**What is needed**
Transcribe each record word for word. Skip the images.

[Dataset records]
....

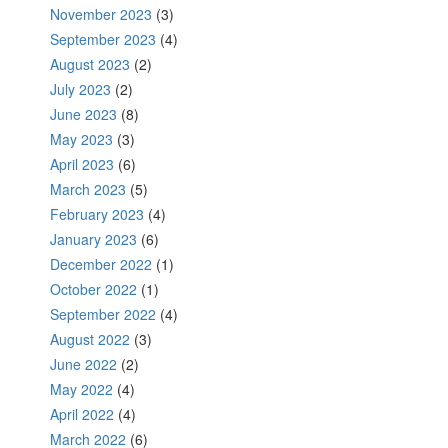
November 2023
(3)
September 2023
(4)
August 2023
(2)
July 2023
(2)
June 2023
(8)
May 2023
(3)
April 2023
(6)
March 2023
(5)
February 2023
(4)
January 2023
(6)
December 2022
(1)
October 2022
(1)
September 2022
(4)
August 2022
(3)
June 2022
(2)
May 2022
(4)
April 2022
(4)
March 2022
(6)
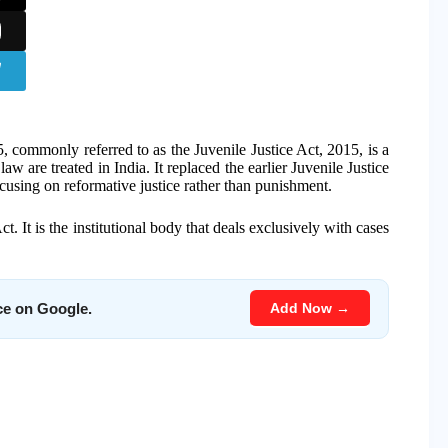
, commonly referred to as the Juvenile Justice Act, 2015, is a
aw are treated in India. It replaced the earlier Juvenile Justice
ocusing on reformative justice rather than punishment.
t. It is the institutional body that deals exclusively with cases
Add Now →
ce on Google.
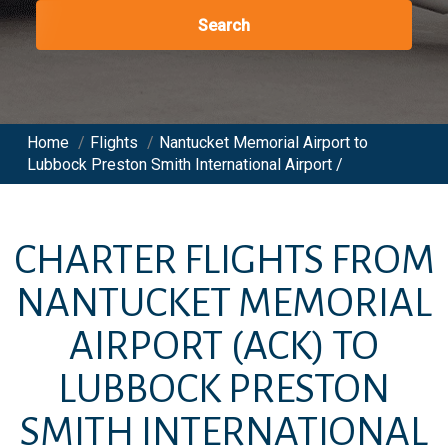
Search
Home
/
Flights
/
Nantucket Memorial Airport to
Lubbock Preston Smith International Airport /
CHARTER FLIGHTS FROM
NANTUCKET MEMORIAL
AIRPORT
(ACK)
TO
LUBBOCK PRESTON
SMITH INTERNATIONAL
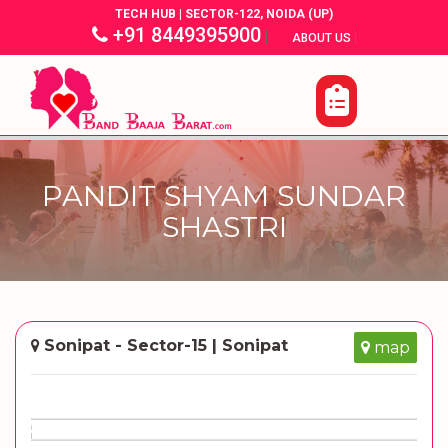
TECH HUB | SECTOR-122, NOIDA (UP)
+91 8449395900
|
|
ABOUT US
PANDIT SHYAM SUNDAR
SHASTRI
Sonipat - Sector-15 | Sonipat
map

....

**Your response**
November 2023
(3)
September 2023
(4)
August 2023
(2)
July 2023
(2)
June 2023
(8)
May 2023
(3)
April 2023
(6)
March 2023
(5)
February 2023
(4)
January 2023
(6)
December 2022
(1)
October 2022
(1)
September 2022
(4)
August 2022
(3)
June 2022
(2)
May 2022
(4)
April 2022
(4)
March 2022
(6)
, commonly referred to as the Juvenile Justice Act, 2015, is a
aw are treated in India. It replaced the earlier Juvenile Justice
ocusing on reformative justice rather than punishment.
t. It is the institutional body that deals exclusively with cases
Add Now →
ce on Google.
Search
Home
/
Flights
/
Nantucket Memorial Airport to
Lubbock Preston Smith International Airport /
CHARTER FLIGHTS FROM
NANTUCKET MEMORIAL
AIRPORT
(ACK)
TO
LUBBOCK PRESTON
SMITH INTERNATIONAL
TECH HUB | SECTOR-122, NOIDA (UP)
+91 8449395900
|
|
ABOUT US
PANDIT SHYAM SUNDAR
SHASTRI
Sonipat - Sector-15 | Sonipat
map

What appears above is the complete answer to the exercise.